A quasi tre mesi dall'inizio del conflitto tra Stati Uniti, Israele e Iran, il prezzo della benzina in Italia si attesta a 1,965 €/l in modalità self-service, mentre il gasolio lo supera a 1,974 €/l. Numeri che, letti isolatamente, potrebbero apparire come l'ennesimo bollettino della pompa. Ma dietro queste cifre — rilevate su 21.691 distributori dal database MIMIT al 23 maggio 2026 — si nasconde una storia ben più profonda: quella di un Paese strutturalmente vulnerabile alle crisi energetiche, che paga a caro prezzo la somma di accise record, dipendenza dalle importazioni e una congiuntura geopolitica senza precedenti.
Questo editoriale del sabato non si limita a commentare il dato del giorno. Vuole ricostruire il percorso che porta un barile di greggio estratto nel Golfo Persico — o, più realisticamente, non estratto, dato il blocco dello Stretto — fino al display luminoso del distributore sotto casa. E vuole farlo con la lucidità dei numeri, perché solo i numeri permettono di capire quanto pesa davvero questa crisi sulle tasche degli italiani.

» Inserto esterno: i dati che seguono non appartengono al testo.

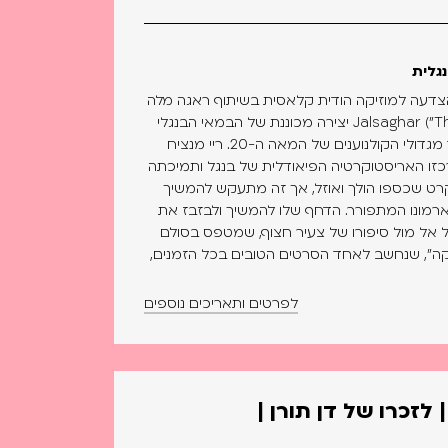
גלית
והצדעה למוזיקה הודית קלאסית בשיתוף ראגה מלה
חדר המוזיקה | Jalsaghar ("The Music Room") יצירה מכוננת של הבמאי הבנגלי
הגדול סטיאג'יט ריי, שנחשב לאחד מגדולי הקולנוענים של המאה ה-20. ריי מנציח
כזו האריסטוקרטיה הפיאודלית של בנגל ותמיכתה
קרט שכספו הולך ואוזל, אך זה מתעקש להמשיך
ארמונו המתפורר. הדחף שלו להמשיך ולבזבז את
 אל מול סיפורו של צעיר חצוף, שמטפס בסולם
ה", שנחשב לאחד הסרטים הטובים בכל הזמנים,
לפרטים ותאריכים נוספים
 לזכרו של דן תורן |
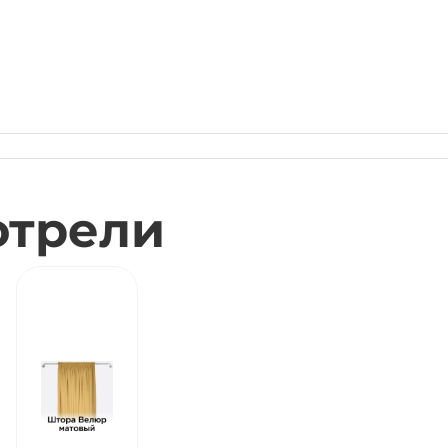
отрели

Lo Stretto chiuso e il Brent che non scende abbastanza
Il 28 febbraio 2026, gli attacchi di Stati Uniti e Israele contro l'Iran hanno innescato la chiusura dello Stretto di Hormuz, una rotta da cui transita circa il 20% del petrolio mondiale. A distanza di quasi tre mesi, nonostante un cessate il fuoco condizionato e ripetuti tentativi diplomatici, lo Stretto resta effettivamente chiuso, con un traffico navale ridotto al 5% dei livelli pre-conflitto. Si tratta della più grave interruzione delle forniture energetiche globali dai tempi della crisi del 1973.
Il Brent si è attestato intorno ai 103 dollari al barile venerdì, dopo aver toccato i 106 dollari in mattinata, con i mercati che oscillano tra speranze diplomatiche e incertezza sulla reale possibilità di riapertura dello Stretto. Il greggio ha perso oltre il 6% nell'ultima settimana, un calo significativo se si considera che lunedì 19 maggio viaggiava sopra i 110 dollari. La ragione? Il Segretario di Stato americano Marco Rubio ha parlato di "slight progress" nei colloqui mediati con l'Iran attraverso il Pakistan, dove Teheran sta esaminando l'ultima proposta statunitense.

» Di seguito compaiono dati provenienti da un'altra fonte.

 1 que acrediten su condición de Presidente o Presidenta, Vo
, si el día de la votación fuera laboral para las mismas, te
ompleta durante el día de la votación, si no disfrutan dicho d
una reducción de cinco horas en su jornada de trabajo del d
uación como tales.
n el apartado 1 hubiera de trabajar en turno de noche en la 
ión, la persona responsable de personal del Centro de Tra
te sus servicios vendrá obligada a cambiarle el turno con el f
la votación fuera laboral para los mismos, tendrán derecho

Eppure il dato del briefing racconta una discesa ordinata ma insufficiente: dai 110,98 dollari di lunedì 19 maggio ai 104,25 di oggi, passando per il minimo di 103,99 di giovedì. Un calo di quasi 7 dollari in cinque sedute, che però lascia il Brent ancora su livelli straordinariamente elevati rispetto ai 65-70 dollari del pre-conflitto. I prezzi del petrolio restano quasi il 50% sopra i livelli pre-guerra, sostenuti dalla persistente riduzione dell'offerta.
Dal barile alla pompa: l'anatomia di un prezzo record
Per comprendere perché gli automobilisti italiani pagano quasi 2 €/l nonostante un Brent in parziale ritirata, bisogna scomporre il prezzo alla pompa nei suoi elementi costitutivi. Prendiamo la benzina self-service a 1,965 €/l e vediamo cosa c'è dentro.
Il primo passaggio è la conversione del prezzo industriale. Un barile di Brent a 104,25 dollari, convertito al cambio EUR/USD di 1,16 circa, equivale a circa 89,87 €. Diviso per i 159 litri di un barile, otteniamo circa 0,565 €/l di materia prima grezza. A questo si aggiunge il crack spread — il margine di raffinazione — che in un contesto di offerta compressa come quello attuale può valere 15-20 centesimi aggiuntivi, portando il costo industriale a circa 0,72-0,76 €/l. Poi i costi di trasporto e stoccaggio aggiungono altri 2-3 centesimi.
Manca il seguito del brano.